The plants treated as Chiococca brachiata by Mueller (1881) were a varied group, and do not correspond to this name in the taxonomy used here. Mueller used that name mostly for plants here treated as Chiococca densifolia and Chiococca alba. He named 17 varieties of Chiococca brachiata, and synonymized various other names from across South America with it. His varieties were separated by subtle vegetative features, and his separation of them was so complicated that he separated duplicates of various collections into two or three varieties. Mueller's broad circumscription of this species apparently influenced later authors; in particular, Standley treated the South American Chiococca plants in one variable widespread species similar to Mueller's, except he used the name Chiococca alba for this species.
Mueller's Chiococca brachiata var. grandfolia was based on a set of specimens from Eastern Brazil, Colombia, and the western Amazon basin in Peru. This name has not been typified, but it was heterogeneous biogeographically when described, and it included three species in the taxonomy here. The plants from eastern Brazil appear to be a distinct species endemic to Bahia; his plant from Colombia corresponds here to Chiococca belizensis; and his plants from central Peru do correspond here to Chiococca brachiata. The eastern Brazilian plants Mueller included in var. grandifolia do seem distinct, but this will need further study J.G. Jardim, pers. comm.). This name is here applied to only the Brazilian species.
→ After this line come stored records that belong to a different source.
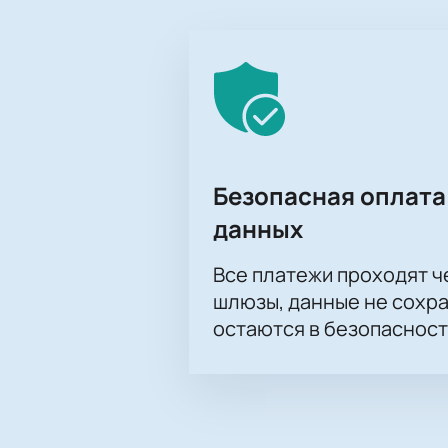
Безопасная оплата
данных
Все платежи проходят 
шлюзы, данные не сохр
остаются в безопасност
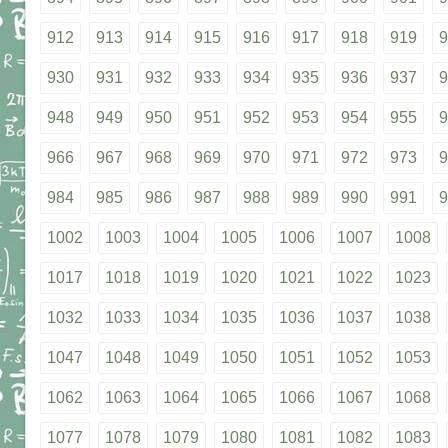
912
913
914
915
916
917
918
919
9
930
931
932
933
934
935
936
937
9
948
949
950
951
952
953
954
955
9
966
967
968
969
970
971
972
973
9
984
985
986
987
988
989
990
991
9
1002
1003
1004
1005
1006
1007
1008
1017
1018
1019
1020
1021
1022
1023
1032
1033
1034
1035
1036
1037
1038
1047
1048
1049
1050
1051
1052
1053
1062
1063
1064
1065
1066
1067
1068
1077
1078
1079
1080
1081
1082
1083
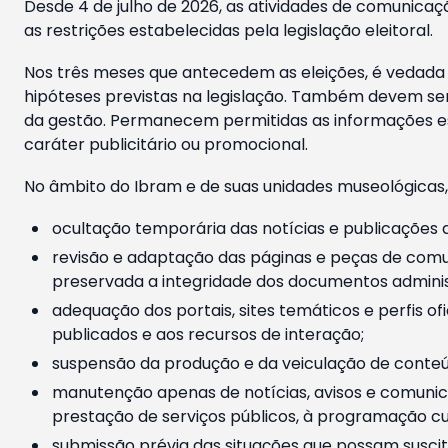
Desde 4 de julho de 2026, as atividades de comunicaçã
as restrições estabelecidas pela legislação eleitoral.
Nos três meses que antecedem as eleições, é vedada a
hipóteses previstas na legislação. Também devem ser
da gestão. Permanecem permitidas as informações est
caráter publicitário ou promocional.
No âmbito do Ibram e de suas unidades museológicas,
ocultação temporária das notícias e publicações a
revisão e adaptação das páginas e peças de comu
preservada a integridade dos documentos administ
adequação dos portais, sites temáticos e perfis ofi
publicados e aos recursos de interação;
suspensão da produção e da veiculação de conteúd
manutenção apenas de notícias, avisos e comunica
prestação de serviços públicos, à programação cul
submissão prévia das situações que possam suscita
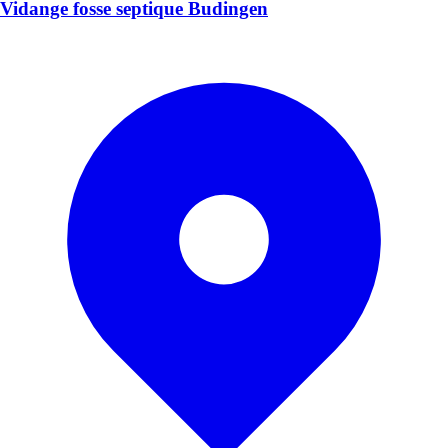
Vidange fosse septique Budingen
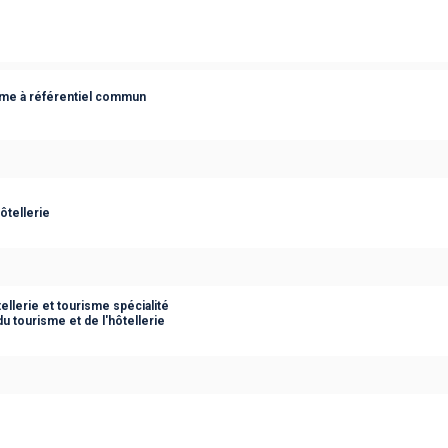
me à référentiel commun
ôtellerie
ellerie et tourisme spécialité
u tourisme et de l'hôtellerie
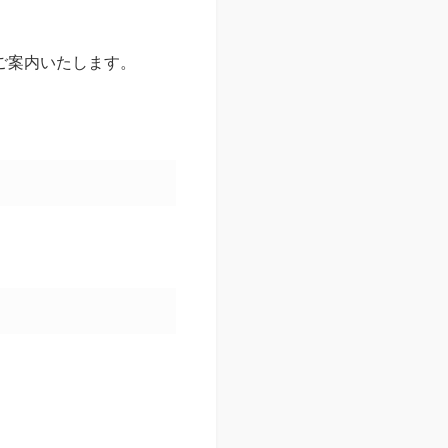
ご案内いたします。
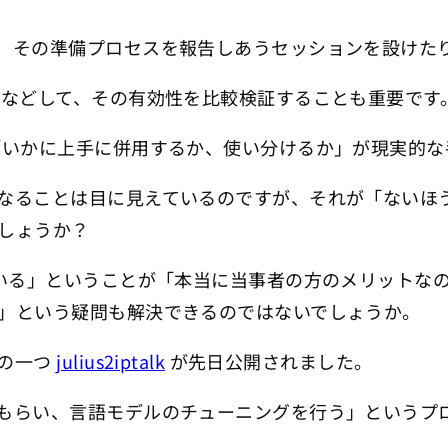
、その準備プロセスを報告しあうセッションを設けた
るなどして、その有効性を比較検証することも重要です
「いかに上手に併用するか、使い分けるか」が現実的な
なることは目に見えているのですが、それが「ないほ
しょうか？
ている」ということが「本当に当事者の方のメリットな
」という疑問も解決できるのではないでしょうか。
ルの一つ
julius2iptalk
が先日公開されました。
もらい、言語モデルのチューニングを行う」というプ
Mueller (1881) synonymized Chiococca anguifuga from Minas Gerais with Chiococca brachiata var. brachiata of Peru. This classification apparently was based mainly on leaf size but was not well supported otherwise, and those are separated here with Chiococca anguifuga synonymized with Chiococca alba. The majority of the plants Mueller included in his Chiococca brachiata are here included in Chiococca densifolia.